When then London mayor Boris Johnson unveiled plans for a garden bridge across the River Thames in 2013, the idea seemed inspired.
The pedestrian footpath would be a kind of "oasis of calm" with winding trails, 270 trees, 27,500 ferns and grasses, and 72,000 flowers. Construction would create more than 200 jobs, private donations would cover most of the £150-million ($241-millon) costs and the government pledged to kick in £60-million. The project even had the star-powered backing of actress Joanna Lumley and famed designer Thomas Heatherwick.
This wouldn't just be a bridge, Mr. Johnson declared. It would be an "iconic piece of green infrastructure."
The bridge isn't looking so inspired anymore. Construction is nearly two years behind schedule, costs have soared to £185-million and the new London mayor, Sadiq Khan, has ordered a review to decide whether the project is worth it.
There has also been a groundswell of local opposition, with community groups launching petitions and filing a court action to try to block the bridge. Opponents say the pathway will restrict views of St. Paul's Cathedral, the Houses of Parliament and cause overcrowding on city streets around the bridge entrances.
"There are already nine bridges spanning two miles between Westminster and London Bridge, seven of which can be crossed by foot; that's more than plenty," said the Thames Central Open Spaces, a community group opposed to the bridge.
Another blow came on Tuesday in a report from the National Audit Office, an independent agency that reviews public spending for Parliament. The NAO was asked to look into the status of the project, which is managed by the Garden Bridge Trust, and how the £60-million in government funding was being spent (half of the money comes from the Department of Transport and half from the city of London).
The report noted that the trust had yet to secure land on the south side of the river for the bridge and it said the organization may not be able to pay for the £3-million in annual maintenance costs. It also found that Department of Transport officials weren't convinced the bridge was even needed.
"The department's view was that the bridge was predominantly not a transport scheme and did not align with any of the department's specific policies," the report said.

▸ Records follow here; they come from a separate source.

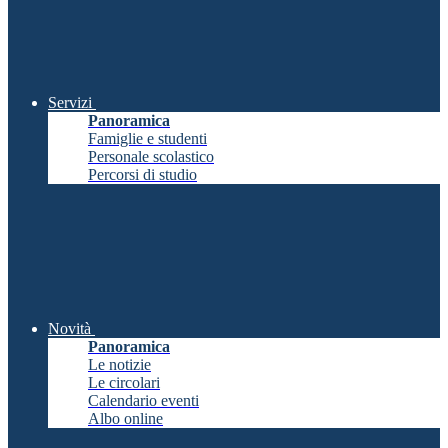
Servizi
Panoramica
Famiglie e studenti
Personale scolastico
Percorsi di studio
Novità
Panoramica
Le notizie
Le circolari
Calendario eventi
Albo online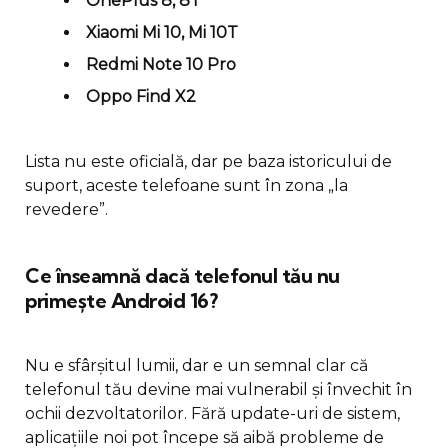
OnePlus 8, 8T
Xiaomi Mi 10, Mi 10T
Redmi Note 10 Pro
Oppo Find X2
Lista nu este oficială, dar pe baza istoricului de
suport, aceste telefoane sunt în zona „la
revedere”.
Ce înseamnă dacă telefonul tău nu
primește Android 16?
Nu e sfârșitul lumii, dar e un semnal clar că
telefonul tău devine mai vulnerabil și învechit în
ochii dezvoltatorilor. Fără update-uri de sistem,
aplicațiile noi pot începe să aibă probleme de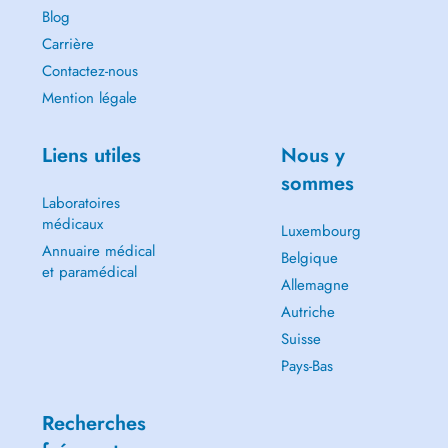
Blog
Carrière
Contactez-nous
Mention légale
Liens utiles
Nous y
sommes
Laboratoires
médicaux
Luxembourg
Annuaire médical
Belgique
et paramédical
Allemagne
Autriche
Suisse
Pays-Bas
Recherches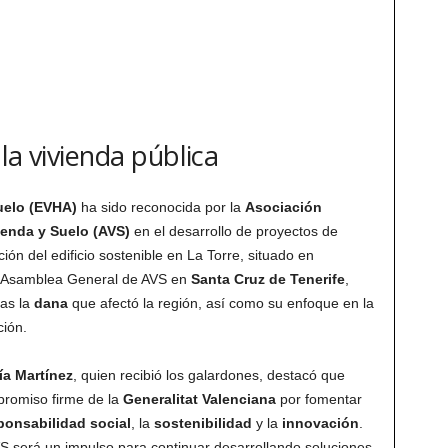
la vivienda pública
uelo (EVHA)
ha sido reconocida por la
Asociación
ienda y Suelo (AVS)
en el desarrollo de proyectos de
ión del edificio sostenible en La Torre, situado en
la Asamblea General de AVS en
Santa Cruz de Tenerife
,
ras la
dana
que afectó la región, así como su enfoque en la
ción.
ía Martínez
, quien recibió los galardones, destacó que
promiso firme de la
Generalitat Valenciana
por fomentar
ponsabilidad social
, la
sostenibilidad
y la
innovación
.
S será un impulso para continuar desarrollando soluciones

The NAO also raised concerns about the government's financial backing of the bridge, noting that ministers kept making commitments despite concerns among bureaucrats about the risks. Critics have argued that the bridge was a vanity project for Mr. Johnson, backed by his colleagues in the Conservative government. Mr. Johnson is now a Tory member of Parliament and a senior cabinet minister.
"There remains a significant risk that the project will not go ahead," the report concluded. It added that if the bridge isn't finished, taxpayers will have lost £22.5-million in pre-construction costs.

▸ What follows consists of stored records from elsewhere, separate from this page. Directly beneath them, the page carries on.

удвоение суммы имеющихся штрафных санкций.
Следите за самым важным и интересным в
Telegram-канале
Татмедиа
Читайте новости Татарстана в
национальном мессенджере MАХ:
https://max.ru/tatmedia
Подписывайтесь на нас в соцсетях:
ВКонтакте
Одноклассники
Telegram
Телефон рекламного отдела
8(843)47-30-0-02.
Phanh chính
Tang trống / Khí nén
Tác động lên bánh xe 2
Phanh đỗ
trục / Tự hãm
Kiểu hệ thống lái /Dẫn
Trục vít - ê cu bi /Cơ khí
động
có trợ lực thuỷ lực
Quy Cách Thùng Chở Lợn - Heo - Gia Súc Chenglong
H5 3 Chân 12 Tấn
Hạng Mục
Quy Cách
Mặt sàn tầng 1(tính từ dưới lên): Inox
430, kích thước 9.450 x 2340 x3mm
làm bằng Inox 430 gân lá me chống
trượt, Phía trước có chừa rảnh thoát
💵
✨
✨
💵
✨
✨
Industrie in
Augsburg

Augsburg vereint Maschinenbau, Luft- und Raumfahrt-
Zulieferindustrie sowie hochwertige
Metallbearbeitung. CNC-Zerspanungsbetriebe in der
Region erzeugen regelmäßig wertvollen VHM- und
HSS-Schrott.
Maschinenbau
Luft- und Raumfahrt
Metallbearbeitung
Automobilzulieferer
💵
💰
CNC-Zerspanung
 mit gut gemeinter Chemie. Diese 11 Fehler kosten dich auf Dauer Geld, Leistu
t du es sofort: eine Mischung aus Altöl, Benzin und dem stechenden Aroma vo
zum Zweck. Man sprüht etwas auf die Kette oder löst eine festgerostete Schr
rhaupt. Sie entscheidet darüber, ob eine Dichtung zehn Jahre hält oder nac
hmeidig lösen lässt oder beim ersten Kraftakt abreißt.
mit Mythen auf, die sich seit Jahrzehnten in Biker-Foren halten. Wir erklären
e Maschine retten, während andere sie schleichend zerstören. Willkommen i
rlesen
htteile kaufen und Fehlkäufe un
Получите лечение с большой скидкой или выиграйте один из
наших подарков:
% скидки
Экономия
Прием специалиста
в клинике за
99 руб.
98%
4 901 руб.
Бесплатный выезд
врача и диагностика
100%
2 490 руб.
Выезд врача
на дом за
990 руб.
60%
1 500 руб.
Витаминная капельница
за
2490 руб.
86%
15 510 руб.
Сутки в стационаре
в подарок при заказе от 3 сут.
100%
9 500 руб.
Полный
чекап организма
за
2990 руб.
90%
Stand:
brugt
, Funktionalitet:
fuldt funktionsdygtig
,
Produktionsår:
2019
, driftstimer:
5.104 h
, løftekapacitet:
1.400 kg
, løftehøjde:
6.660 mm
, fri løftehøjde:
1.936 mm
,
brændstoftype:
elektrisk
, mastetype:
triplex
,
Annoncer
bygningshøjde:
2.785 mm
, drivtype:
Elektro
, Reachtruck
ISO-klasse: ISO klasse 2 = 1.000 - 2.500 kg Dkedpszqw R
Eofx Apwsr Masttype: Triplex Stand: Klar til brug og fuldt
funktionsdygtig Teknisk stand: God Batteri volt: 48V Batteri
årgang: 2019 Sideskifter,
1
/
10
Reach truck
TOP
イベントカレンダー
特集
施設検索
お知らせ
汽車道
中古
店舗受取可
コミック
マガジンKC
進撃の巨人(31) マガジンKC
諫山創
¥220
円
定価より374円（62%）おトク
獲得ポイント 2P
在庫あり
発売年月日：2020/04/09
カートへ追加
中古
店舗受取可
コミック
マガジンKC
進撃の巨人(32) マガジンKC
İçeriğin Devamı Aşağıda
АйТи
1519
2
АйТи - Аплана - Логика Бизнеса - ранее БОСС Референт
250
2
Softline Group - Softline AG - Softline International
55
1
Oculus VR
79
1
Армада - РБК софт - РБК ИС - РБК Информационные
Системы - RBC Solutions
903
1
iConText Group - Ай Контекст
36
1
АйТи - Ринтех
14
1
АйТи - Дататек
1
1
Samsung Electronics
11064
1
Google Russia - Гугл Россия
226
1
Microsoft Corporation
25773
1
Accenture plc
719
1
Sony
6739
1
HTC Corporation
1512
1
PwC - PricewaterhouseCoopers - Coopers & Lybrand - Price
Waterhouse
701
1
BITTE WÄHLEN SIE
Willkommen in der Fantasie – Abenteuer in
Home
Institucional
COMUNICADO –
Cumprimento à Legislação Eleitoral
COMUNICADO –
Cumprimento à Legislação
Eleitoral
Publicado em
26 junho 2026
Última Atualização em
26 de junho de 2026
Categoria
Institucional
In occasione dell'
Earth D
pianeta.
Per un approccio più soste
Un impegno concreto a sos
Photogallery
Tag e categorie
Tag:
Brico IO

In a statement released Tuesday the trust said it welcomed the oversight from the NAO.
"It is right that there is scrutiny of the project because it involves public money and transparency is good for us at an uncertain time," the trust said. "The Garden Bridge Trust has made strong progress with its partners in discharging nearly all its planning conditions, completed detailed pre-construction work, and has nearly £70-million of private money raised with more announcements in the pipeline."

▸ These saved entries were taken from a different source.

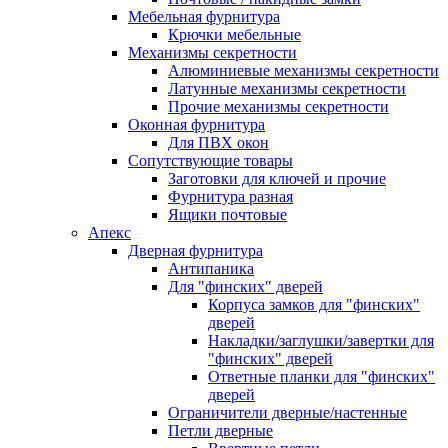
Мебельная фурнитура
Крючки мебельные
Механизмы секретности
Алюминиевые механизмы секретности
Латунные механизмы секретности
Прочие механизмы секретности
Оконная фурнитура
Для ПВХ окон
Сопутствующие товары
Заготовки для ключей и прочие
Фурнитура разная
Ящики почтовые
Апекс
Дверная фурнитура
Антипаника
Для "финских" дверей
Корпуса замков для "финских"
дверей
Накладки/заглушки/завертки для
"финских" дверей
Ответные планки для "финских"
дверей
Ограничители дверные/настенные
Петли дверные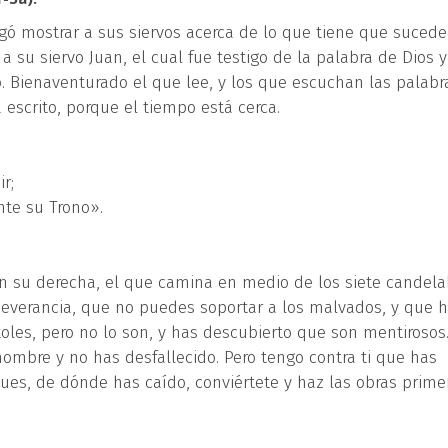
rgó mostrar a sus siervos acerca de lo que tiene que sucede
a su siervo Juan, el cual fue testigo de la palabra de Dios y
o. Bienaventurado el que lee, y los que escuchan las palabr
 escrito, porque el tiempo está cerca.
r;
nte su Trono».
s en su derecha, el que camina en medio de los siete candela
erseverancia, que no puedes soportar a los malvados, y que 
les, pero no lo son, y has descubierto que son mentirosos
nombre y no has desfallecido. Pero tengo contra ti que has
es, de dónde has caído, conviértete y haz las obras prime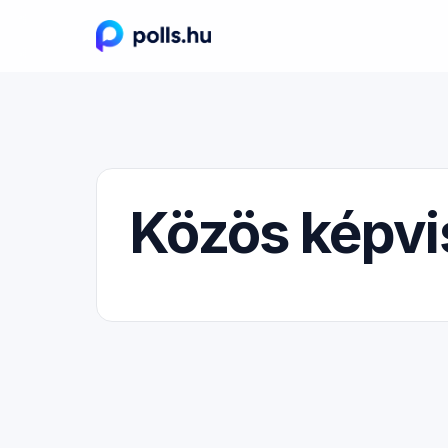
Közös képvi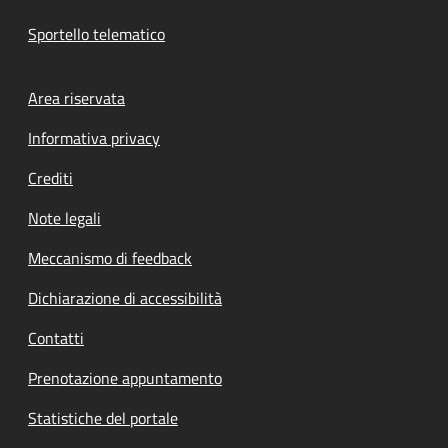
Sportello telematico
Footer menu
Area riservata
Informativa privacy
Crediti
Note legali
Meccanismo di feedback
Dichiarazione di accessibilità
Contatti
Prenotazione appuntamento
Statistiche del portale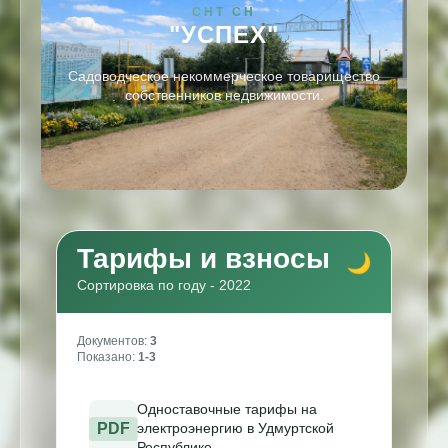
СНТ СН
"УСПЕХ"
Садоводческое некоммерческое товарищество
собственников недвижимости.
Тарифы и взносы
Сортировка по году - 2022
Документов:
3
Показано:
1-3
Одноставочные тарифы на
PDF
электроэнергию в Удмуртской
Республике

The trust acknowledged that it is still seeking £56-million in donations. It added that part of the £60-million in government money was a loan and that the final taxpayer commitment will be £20-million. "London's Garden Bridge will be a stunning new public garden and a vital new pedestrian crossing," the trust said.
That hasn't satisfied opponents to the bridge.
"It is an unnecessary expenditure and will have little benefit to Londoners," said Tim Farron, leader of the Liberal Democrats. The TaxPayers' Alliance called on the government to stop funding the project.
Transport Minister Tariq Ahmad said the government remained supportive of the bridge. "Ministers took into account a wide range of factors before deciding whether or not to make funding available," he said in a statement. "The taxpayer, however, must not be exposed to any further risks and it is now for the trust to find private-sector backers. We will consider the NAO's findings carefully."